Reflection: Values alignment is not all or nothing. It begins with clarity about what matters most.

6

Asset Mix & Complexity

Matching strategy to capacity

  • Do we understand the strategies and risks in our current portfolio?
  • Are we meaningfully diversified—or simply spread across labels?
  • Do policy restrictions (e.g., limiting investments to Schedule A banks) reduce risk or do they unintentionally concentrate it?
  • Do we have access to institutional-grade investment opportunities?
  • Are we paying for simplicity or paying more because of fragmentation?
  • Is our investment approach aligned with our size and internal capacity?
Reflection: Historically, many charities have relied on institutional familiarity as a proxy for safety. Today, prudence is increasingly defined by how risk is diversified across institutions, asset classes and time horizons. Complexity is not inherently bad—but unmanaged complexity can increase risk without improving outcomes.
7

Fees & Value

Understanding what we pay—and why

  • What fees do we pay for investment management, administration and custody?
  • Where do those fees go and who ultimately benefits?
  • Are we receiving the appropriate value, expertise and scale in return?
  • Do our fees strengthen our organization—or external profit margins?
  • Could a different structure reduce cost or improve value?

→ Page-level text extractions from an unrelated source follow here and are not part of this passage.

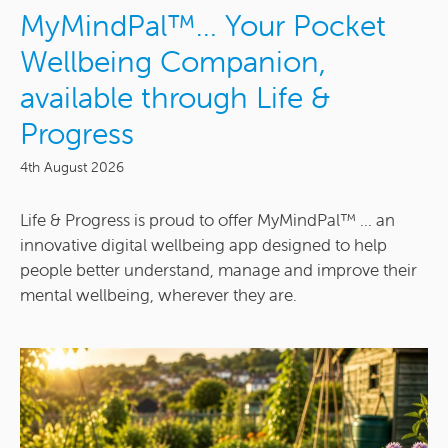
MyMindPal™… Your Pocket
Wellbeing Companion,
available through Life &
Progress
4th August 2026
Life & Progress is proud to offer MyMindPal™ ... an
innovative digital wellbeing app designed to help
people better understand, manage and improve their
mental wellbeing, wherever they are.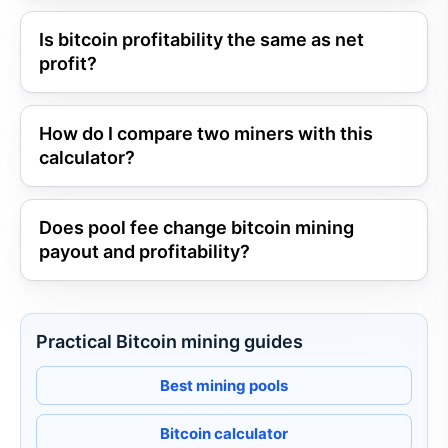
Is bitcoin profitability the same as net
profit?
How do I compare two miners with this
calculator?
Does pool fee change bitcoin mining
payout and profitability?
Practical Bitcoin mining guides
Best mining pools
Bitcoin calculator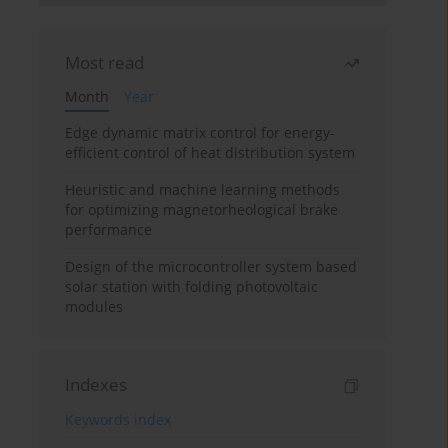
Most read
Month
Year
Edge dynamic matrix control for energy-
efficient control of heat distribution system
Heuristic and machine learning methods
for optimizing magnetorheological brake
performance
Design of the microcontroller system based
solar station with folding photovoltaic
modules
Indexes
Keywords index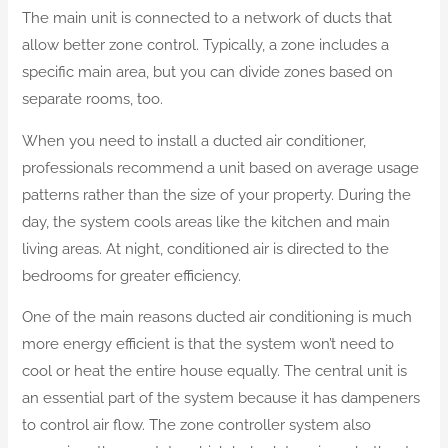
The main unit is connected to a network of ducts that
allow better zone control. Typically, a zone includes a
specific main area, but you can divide zones based on
separate rooms, too.
When you need to install a ducted air conditioner,
professionals recommend a unit based on average usage
patterns rather than the size of your property. During the
day, the system cools areas like the kitchen and main
living areas. At night, conditioned air is directed to the
bedrooms for greater efficiency.
One of the main reasons ducted air conditioning is much
more energy efficient is that the system won’t need to
cool or heat the entire house equally. The central unit is
an essential part of the system because it has dampeners
to control air flow. The zone controller system also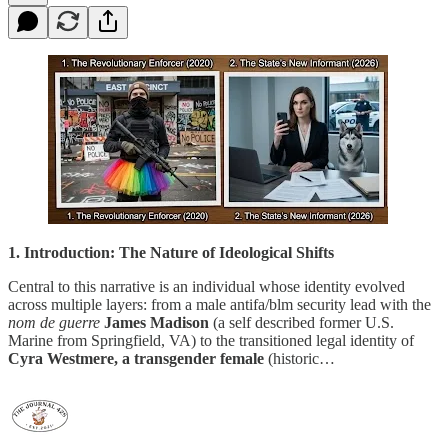
1. Introduction: The Nature of Ideological Shifts
Central to this narrative is an individual whose identity evolved
across multiple layers: from a male antifa/blm security lead with the
nom de guerre
James Madison
(a self described former U.S.
Marine from Springfield, VA) to the transitioned legal identity of
Cyra Westmere, a transgender female
(historic…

Reflection: Low fees do not always equal low cost. Value matters.

8

Roles & Responsibilities

Clarifying who does what

  • What decisions are set by policy versus delegated to managers or advisors?
  • How often is our IPS reviewed and by whom?
  • What information does the board need to fulfill its fiduciary role?
  • How do we evaluate success—beyond short-term performance?

Triggers for Review:
When should an IPS be revisited?

Consider reviewing your IPS when:

  • Assets grow or change materially
  • Your funding or revenue model shifts
  • Market conditions change significantly
  • Board composition or expertise changes
  • You take on new long-term commitments

An IPS should be a living document—stable, but not static.

Tips for Using This Guide

  • Use this in a board or committee discussion
  • Don’t try to answer everything in one meeting
  • Document areas of alignment and uncertainty
  • Treat unanswered questions as signals, not failures
  • Revisit annually or when conditions change
2

Final Thought

A well-designed IPS does more than guide investments. It creates alignment between mission, governance and financial stewardship—helping charities move from caution to confidence.

The right questions are often more important than the right answers.